A rollback of at least some tariffs is a precondition for China to sign a trade deal. This was highlighted by the Global Times, where the editorial content is used as a mouthpiece for the country’s leadership. It said that “What President Trump said is not what the markets expect. But he said ‘the US hasn’t agreed to a rollback of tariffs’. It’s not a flat denial. What’s certain is that if there’s no rollback of tariffs, there will be no phase 1 deal”.
Trump’s comments had a negative impact on US equities, seeing the S&P500 down as much as 0.4%, before a recovery saw it close up 0.3%, close to the intraday record high set the previous session. That took the weekly gain to 0.9%, the fifth consecutive weekly increase. Optimism abounds that a trade deal will eventually be signed, in the course of time. The equity market remains resilient to the higher interest rate environment, betting that a deal will see growth recover. The US 10-year rate traded a 1.89-1.95% range, and closed at the higher end, up 3bps from the NZ close to 1.94% and taking the sell-off for the week to a chunky 23bps.
Higher US rates have supported the USD this week and Friday was no exception, seeing the greenback make broadly based gains. USD/JPY was an exception, remaining flat around 109.25, while EUR and GBP fell by 0.3% to 1.1020 and 1.2775 respectively.

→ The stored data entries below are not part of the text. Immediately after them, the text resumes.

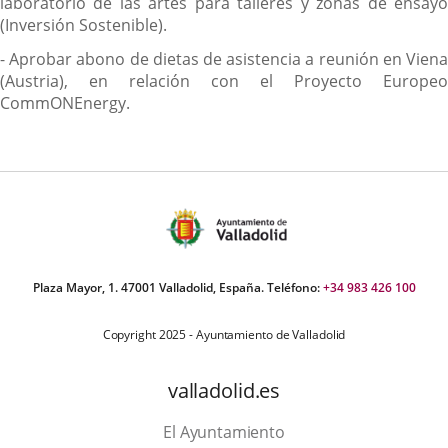
laboratorio de las artes para talleres y zonas de ensayo
(Inversión Sostenible).
- Aprobar abono de dietas de asistencia a reunión en Viena
(Austria), en relación con el Proyecto Europeo
CommONEnergy.
Plaza Mayor, 1. 47001 Valladolid, España. Teléfono:
+34 983 426 100
Copyright 2025 - Ayuntamiento de Valladolid
valladolid.es
El Ayuntamiento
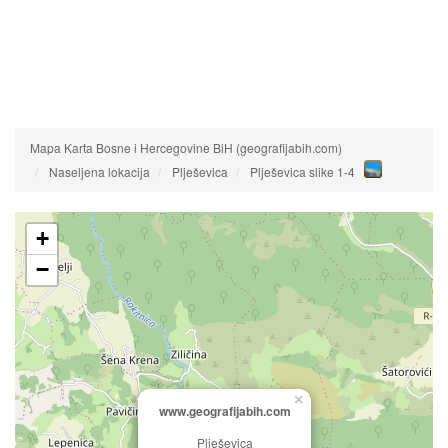
Mapa Karta Bosne i Hercegovine BiH (geografijabih.com)
Naseljena lokacija
Plješevica
Plješevica slike 1-4
+
−
×
www.geografijabih.com
Plješevica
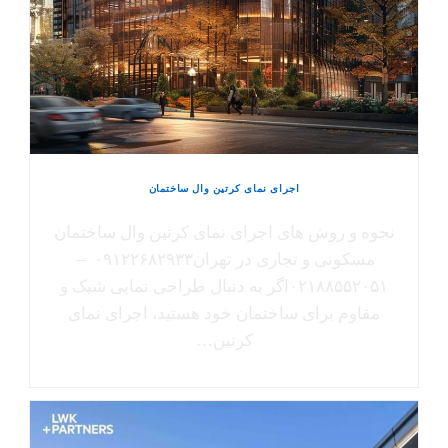
اجرای نمای کرتین وال ساختمان
نحوه و روش های اجرای نمای کرتین وال ساختمان
مسکونی و تجاری در تهران۰۹۱۲۲۶۸۲۹۳۳ –
۰۲۱۸۸۵۵۲۰۵۱اگر به دنبال طراحی نمایی شیک و
مقاوم برای ساختمان خود هستید، اجرای نمای
کرتین…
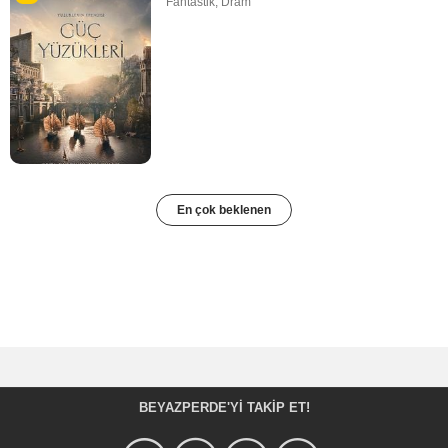
Fantastik
,
Dram
En çok beklenen
BEYAZPERDE'YI TAKIP ET!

The NZD and AUD underperformed for the day, down 0.5-0.6%, to 0.6330 and 0.6860 respectively. The RBA’s Statement on Monetary Policy contained projections of both headline and core annual inflation now expected to remain below the 2-3% inflation target for the entire two-year forecast period, even under its optimistic growth projections which showed growth accelerating from 1.4% in mid-2019 to 3.1% by the end of 2021. The Bank reiterated its line that it was prepared to ease monetary policy further if needed, but said there was time to assess the effects of the recent easing of monetary policy as well as global developments.
It’ll be the turn of the RBNZ this week to deliver its latest policy statement, with OIS pricing implying a 64% chance of a 25bps rate cut. This probability closely resembles economist expectations, with 12 out 18 surveyed by Bloomberg expecting a cut, and the remainder picking no change. NZ rates are heading higher anyway, while the yield curve is steepening, driven by global forces. NZ’s 10-year swap rate closed up 7bps on Friday to a 3-month high of 1.54%, while the 2-year swap rose by 3bps to 1.06.
In economic news, China trade data were better than expected, particularly on the export side, which showed higher exports in October after seasonal adjustment. Strong CPI inflation was fuelled by soaring pork prices, while PPI inflation showed further signs of deceleration, consistent with the theme of China exporting deflation to the rest of the world. US consumer sentiment data were broadly in line.
The global economic calendar is looking heavy this week, but starts off on a quiet note, with UK GDP data tonight of only moderate interest, ahead of the 12 December snap general election.